Годы проходят, так давно и так недавно я склонялся над селедкой Корнелиуса Йоунссона, так давно и так недавно сидел возле плиты в самой красивой кухне Исландии и разглагольствовал надтреснутым голосом, нагоняя на вас скуку моей любовью к Францу. Теперь пальцы у меня гнутся плохо, на скрипке не поиграешь, но слушать я стараюсь везде, даже в самых неожиданных местах, в том числе и здесь, в Южном полушарии, куда забросила меня жизнь. Поэтому я вечно брожу повсюду, будто шпион или частный сыщик из какого-нибудь американского фильма, и расспрашиваю людей, не знают ли они, где тут исполняют камерную музыку, особенно струнные квартеты. Не очень-то легкая задача, ибо здесь в чести крупная, величавая форма: опера, оперетта, мюзикл. Есть пианисты-виртуозы, героические теноры, примадонны всех оттенков. Почему я-то чураюсь величавого?

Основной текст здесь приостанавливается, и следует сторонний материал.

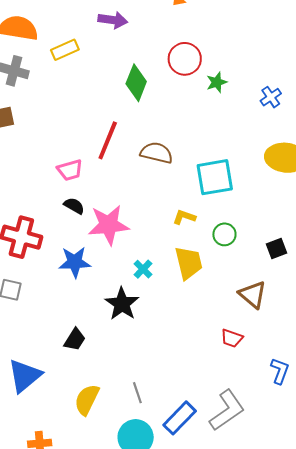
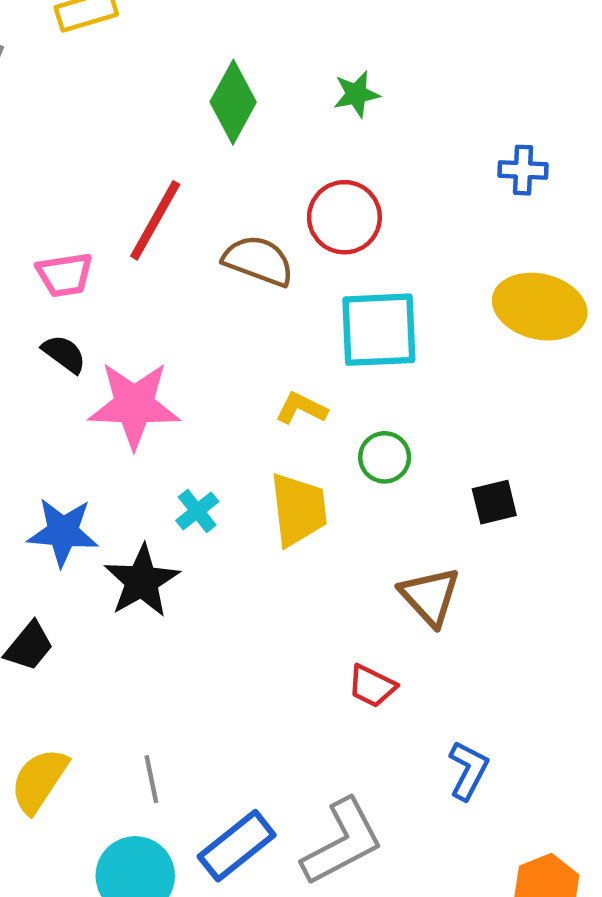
red circle: (185, 59) -> (344, 217), moved
green star: (217, 82) -> (356, 94), moved
blue cross: (271, 97) -> (523, 170), turned 30
blue star: (75, 262) -> (63, 532), moved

Солисты? Мы и в собственной жизни вряд ли солируем, мы — подмостки для многоголосой беседы, где все — возможно, к сожалению, — равноправны. Не Кант ли назвал музыку «целеустремленностью без цели»? Как бы то ни было, на днях темные улицы привели меня в мрачный подвальчик, и там сидели — — мы (я нарочно поставил целых три тире, чтобы выразить мое изумление. Нет-нет, не изумление, язык порой ставит ловушки; нам хочется и необходимо что-то выразить, а рядышком, за углом, прячется Фраза, готовая выступить вперед и расстрелять неприкрашенные слова). Стало быть, не изумление, а… убежденность? Это ближе к возможной истине? Существуют ли вообще слова для того, что мы чувствуем и думаем, может быть, язык и впрямь гигантская ловушка, куда мы раз за разом попадаем и, только пожертвовав агнцем, частицей себя, все-таки из нее выбираемся?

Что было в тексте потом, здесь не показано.